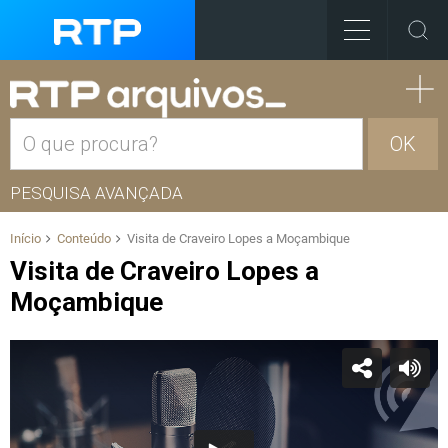
OK
PESQUISA AVANÇADA
Início
Conteúdo
Visita de Craveiro Lopes a Moçambique
Visita de Craveiro Lopes a
Moçambique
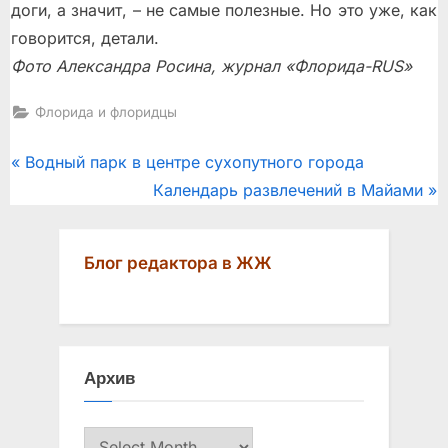
доги, а значит, – не самые полезные. Но это уже, как
говорится, детали.
Фото Александра Росина, журнал «Флорида-RUS»
Флорида и флоридцы
Post
P
Водный парк в центре сухопутного города
r
N
Календарь развлечений в Майами
navigation
e
e
v
x
Блог редактора в ЖЖ
i
t
o
P
u
o
s
s
Архив
P
t
o
:
Архив
s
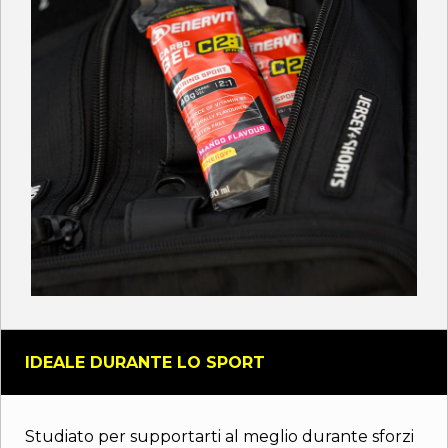
IDEALE DURANTE LO SPORT
Studiato per supportarti al meglio durante sforzi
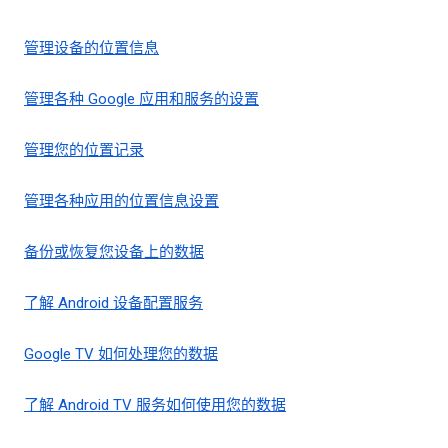
管理设备的位置信息
管理各种 Google 应用和服务的设置
管理您的位置记录
管理各种应用的位置信息设置
备份或恢复您设备上的数据
了解 Android 设备配置服务
Google TV 如何处理您的数据
了解 Android TV 服务如何使用您的数据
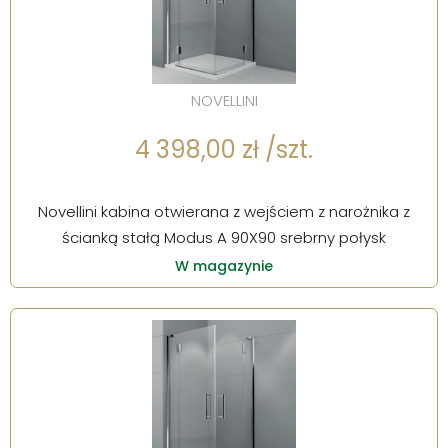
NOVELLINI
4 398,00 zł /szt.
Novellini kabina otwierana z wejściem z narożnika z
ścianką stałą Modus A 90X90 srebrny połysk
W magazynie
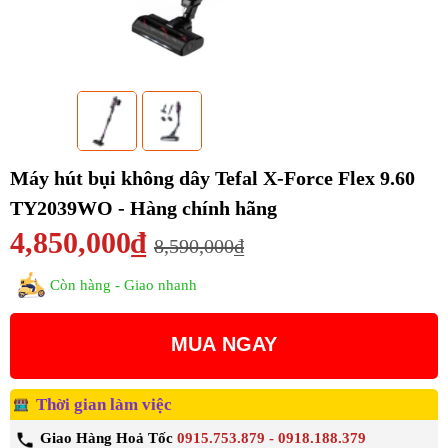
Máy hút bụi không dây Tefal X-Force Flex 9.60
TY2039WO - Hàng chính hãng
4,850,000₫
8,590,000₫
Còn hàng - Giao nhanh
MUA NGAY
Thời gian làm việc
Giao Hàng Hoả Tốc
0915.753.879 - 0918.188.379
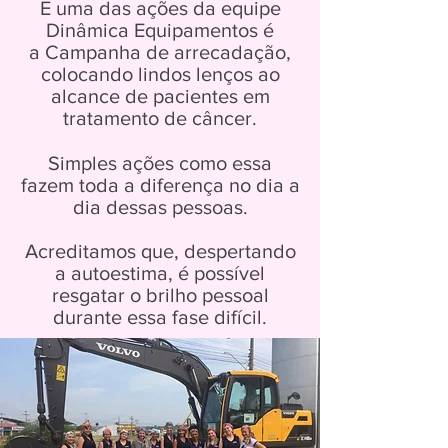
E uma das ações da equipe
Dinâmica Equipamentos é
a Campanha de arrecadação,
colocando lindos lenços ao
alcance de pacientes em
tratamento de câncer.
Simples ações como essa
fazem toda a diferença no dia a
dia dessas pessoas.
Acreditamos que, despertando
a autoestima, é possível
resgatar o brilho pessoal
durante essa fase difícil.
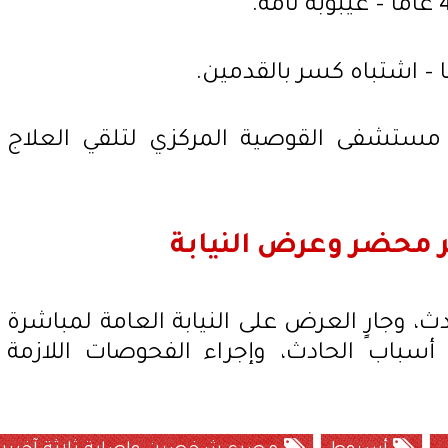
مستشفى القوصية المركزي لتلقي العلاج
ير محضر وعرض النيابة
ث، وجارٍ العرض على النيابة العامة لمباشرة
أسباب الحادث، وإجراء الفحوصات اللازمة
____
### [TASK INSTRUCTIONS]
Pick from the records each line that contains the word "النيابة" and show it.

### [SOLVED PROBLEM]
ير محضر وعرض النيابة
ث، وجارٍ العرض على النيابة العامة لمباشرة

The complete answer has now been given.